However, one thing that does confuse students, especially since it is given in the problem, is why the length of the ropes do not matter in the problem.Take the problem given above and imagine you were a small atom in the rope on the left.
However, one thing that does confuse students, especially since it is given in the problem, is why the length of the ropes do not matter in the problem.Take the problem given above and imagine you were a small atom in the rope on the left.Tags: Nursing Graduate School Entrance EssayEssays Written By Hamilton Madison And JayDefine ListhesisNursing As A Vocation EssayChild Care Business Plan TemplateEuropean History Research Paper TopicsProblem Solving In FractionGaston By William Saroyan EssayEssays On Car Ads
The poor atom is like a poor person stuck in a tug of war between two friends, each yanking on an arm in one direction.
Since the rope is not moving and is not tearing, these forces must be the same for every atom in the rope.
Well then the problem is no harder, it's just given us more busy work.
Notice that the components are completely horizontal or vertical, respectively.
So as because it's horizontal component would pointing in the negative direction.

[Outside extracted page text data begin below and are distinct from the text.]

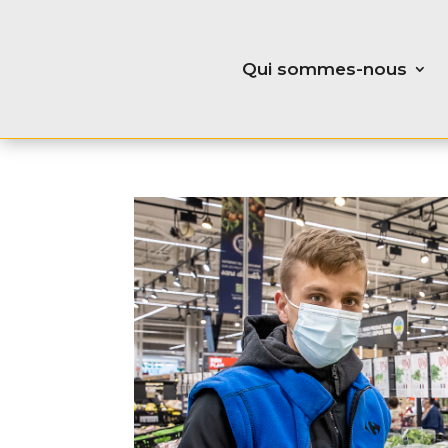
Qui sommes-nous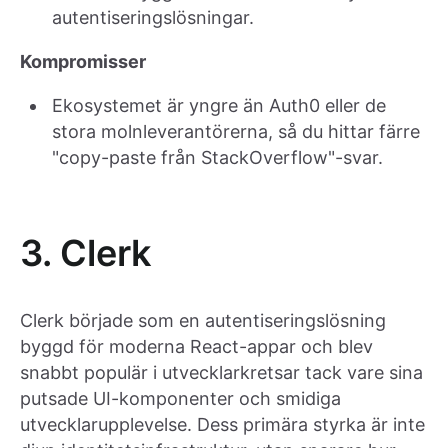
autentiseringslösningar.
Kompromisser
Ekosystemet är yngre än Auth0 eller de
stora molnleverantörerna, så du hittar färre
"copy-paste från StackOverflow"-svar.
3. Clerk
Clerk började som en autentiseringslösning
byggd för moderna React-appar och blev
snabbt populär i utvecklarkretsar tack vare sina
putsade UI-komponenter och smidiga
utvecklarupplevelse. Dess primära styrka är inte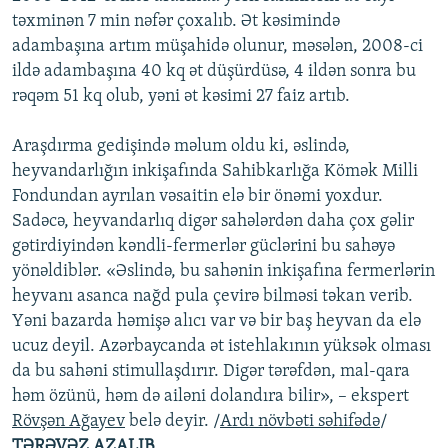
təxminən 7 min nəfər çoxalıb. Ət kəsimində
adambaşına artım müşahidə olunur, məsələn, 2008-ci
ildə adambaşına 40 kq ət düşürdüsə, 4 ildən sonra bu
rəqəm 51 kq olub, yəni ət kəsimi 27 faiz artıb.
Araşdırma gedişində məlum oldu ki, əslində,
heyvandarlığın inkişafında Sahibkarlığa Kömək Milli
Fondundan ayrılan vəsaitin elə bir önəmi yoxdur.
Sadəcə, heyvandarlıq digər sahələrdən daha çox gəlir
gətirdiyindən kəndli-fermerlər güclərini bu sahəyə
yönəldiblər. «Əslində, bu sahənin inkişafına fermerlərin
heyvanı asanca nağd pula çevirə bilməsi təkan verib.
Yəni bazarda həmişə alıcı var və bir baş heyvan da elə
ucuz deyil. Azərbaycanda ət istehlakının yüksək olması
da bu sahəni stimullaşdırır. Digər tərəfdən, mal-qara
həm özünü, həm də ailəni dolandıra bilir», – ekspert
Rövşən Ağayev
belə deyir. /
Ardı növbəti səhifədə
/
TƏRƏVƏZ AZALIB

Notice that negatives play no role in the magnitude of the vector. After all, exerting a fixed amount of force in a direction should be the same force no matter what direction you decide to face!The atoms in the object 'pull back' resulting in tension because they form a nice stable substance, all bound together or attracted to one another, and do not want to be moved but left in equilibrium.In reality, small differences in the tension an object feels cause shredding because some atoms are pulled in one direction more than others so they move.As in the discussion above, let's draw in the components of each vector. So the forces in the horizontal and vertical directions must be equal.We label the vertical and horizontal components of each with a angle and the bottom right angle of the triangle are alternate interior angles of the transversal and must be congruent. Vertical Direction: In the vertical direction, the only forces upwards are from the vertical components of the rope (which from above discussion, we now know how to find! So the force upwards must be Horizontal Direction: In the horizontal direction, we only have the forces of the left rope and the right rope pulling the weight to the left/right.This 'reactionary' pullback force is tension in the rope. [Notice the rope feels this force but does not exert it in a direction.The rope is not pulling, so there is no true direction to this, hence why tension is not a true force.] This is all one needs to know about tension to understand how to do the problems involving tension in Calculus III.Tension is a result of Newton's Three Laws, which summed up rather loosely are 1st Law: An object with no external force acting on it does not change velocity.2nd Law: 3rd Law: Every force has an equal and 'opposite' force - a reaction force. Well if I pulled on a rope tied to a tree with 100N of force, the rope 'pulls back' with 100N of force.Meaning, when you push a book diagonally across a table, your force vector is diagonal and the book moves diagonally.However, your diagonal force vector has two components: a vertical and horizontal one.